Este texto era el último de la serie del Panteón. Ha tardado en aparecer porque cuando lo escribí probablemente no era el momento de publicarlo. Y digo que era el último porque ya ha nacido un texto nuevo, que se llama “El síndrome de Scott”. Así que el Panteón seguirá latiendo de manera pausada y arrítmica por estas realidades paralelas. Dice Lady K que mientras siga yendo al Panteón, seguiré escribiendo. Y voy a seguir yendo.



La escala de coma de Glasgow

Estoy en coma. Donde me has enviado. Por sorpresa he llegado a perder la conciencia, el coma, estado de duermevela existencial deja de empujarme. Ahora me mece entre las nubes, con la cabeza en situación de impasse. Te diría algo, pero no puedo. No sé si puedo.

Todos me preguntan y no hay respuesta. Ajena a los estímulos externos. Concentrada en un solo estímulo. Soy yo, no sé si soy. ¿Si no siento, no existo?

Aplícame la escala de coma. Glasgow. En la que es imposible sacar un cero.
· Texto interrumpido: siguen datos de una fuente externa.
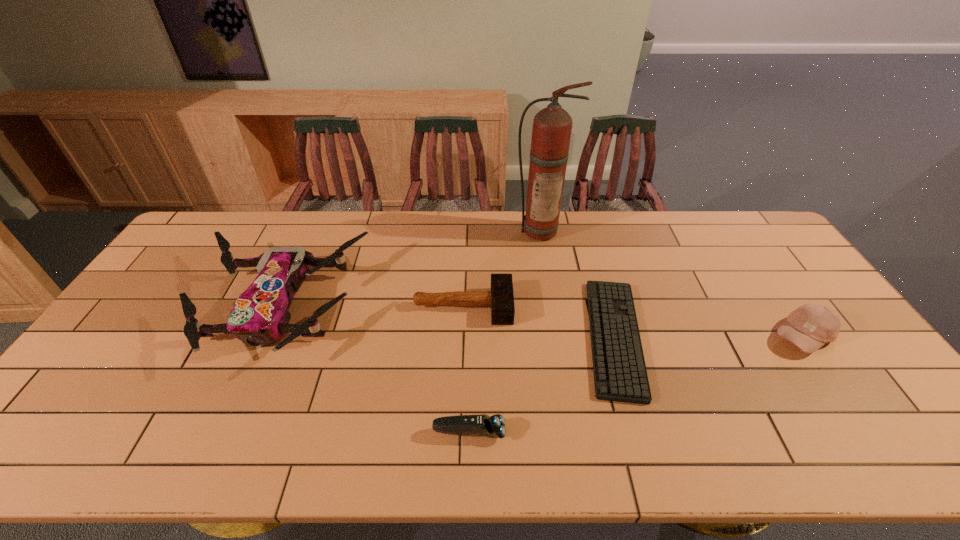 The width and height of the screenshot is (960, 540). In order to click on the second closest object to the computer keyboard in this screenshot , I will do `click(552, 126)`.

Where is `object that is the nearest to the computer keyboard`? object that is the nearest to the computer keyboard is located at coordinates (501, 297).

You are a GUI agent. You are given a task and a screenshot of the screen. Output one action in this format:
    pyautogui.click(x=<x>, y=<y>)
    Task: Click on the vacant position in the image that satisfies the following two spatial constraints: 1. on the front side of the computer keyboard; 2. on the head of the electric shaver
    The image size is (960, 540).
    Given the screenshot: What is the action you would take?
    pyautogui.click(x=641, y=432)

This screenshot has height=540, width=960. Find the location of `vacant space that satisfies the following two spatial constraints: 1. on the front-facing side of the baseball cap; 2. on the head of the electric shaver`. vacant space that satisfies the following two spatial constraints: 1. on the front-facing side of the baseball cap; 2. on the head of the electric shaver is located at coordinates (868, 432).

Identify the location of free spot that satisfies the following two spatial constraints: 1. on the side of the farthest object with the label and nozzle; 2. on the hammer head face of the mallet. The image size is (960, 540). (552, 306).

Locate an element on the screen. free location that satisfies the following two spatial constraints: 1. on the hammer head face of the mallet; 2. on the right side of the shortest object is located at coordinates point(462,337).

You are a GUI agent. You are given a task and a screenshot of the screen. Output one action in this format:
    pyautogui.click(x=<x>, y=<y>)
    Task: Click on the vacant space that satisfies the following two spatial constraints: 1. on the front-facing side of the leftmost object; 2. on the right side of the shortest object
    Image resolution: width=960 pixels, height=540 pixels.
    Given the screenshot: What is the action you would take?
    pyautogui.click(x=265, y=337)

You are a GUI agent. You are given a task and a screenshot of the screen. Output one action in this format:
    pyautogui.click(x=<x>, y=<y>)
    Task: Click on the vacant region that satisfies the following two spatial constraints: 1. on the side of the farthest object with the label and nozzle; 2. on the head of the electric shaver
    This screenshot has width=960, height=540.
    Given the screenshot: What is the action you would take?
    pyautogui.click(x=573, y=432)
El mínimo es tres. Tres si no respondo. Quince si he vuelto. No he vuelto.

Escala de coma de Glasgow. Apertura de ojos. Puntuación: ojos abiertos.
Te veo y abro los ojos, en ese orden. Me pregunto a qué respondo. Me lo preguntas, no lo entiendo. Dos puntos si es al dolor. Tres a tu voz. Cuatro, es espontáneo. Pero cómo explicar que respondo a tu voz y al dolor. Cómo saber si es tu voz la que me causa dolor, o si el coma duele. La vigilia de mi cuerpo despierta. Despacio. Al oír el dolor de tu voz. Reacción a un dolor que no sé si duele, que pienso que no puede doler.

Escala de coma de Glasgow. Respuesta motora. Puntuación: mejor respuesta.
Te veo, me muevo. Mi cuerpo lucha por no delatar mi estado, pide deliberadamente que creas en él. Dos puntos si hay extensión anormal, tres si es una flexión. Pero no puedo diferenciar entre extenderme y flexionarme. No sé hacia dónde me muevo. Quiero invadir tu espacio mientras miras lo que hay en mí de cóncavo y convexo. No tengo cuatro puntos, no me retiro. Sólo me expando con miedo hacia abrazos vacíos. En los que me gritas que vuelva de este coma. Mi cuerpo localiza el dolor. Eso son cinco puntos. Por saber si me duele un brazo o la pierna. Mejor, el hueco de mi espalda, la nuca, los intersticios de los dedos. Seis puntos si cumplo órdenes. Cumplo tus órdenes. Seis puntos por perder la voluntad.

Escala de coma de Glasgow. Respuesta verbal. Puntuación: mejor respuesta.
Quiero darte mi mejor respuesta. Decir lo que quieres oír. Eso son cinco puntos, pero no hablo por mi boca, ya no sé si son mis ojos. Orientada, cuatro puntos. Confusa, sólo tres. Si las palabras son inapropiadas, dos puntos, no sé ni lo que digo, sonidos incomprensibles, dos puntos.

Estoy en coma.

Abro los ojos espontáneamente.
Cumplo órdenes.
Respuesta verbal orientada.

He vuelto.

Panteón de Hombres Ilustres, principios de noviembre de 2006.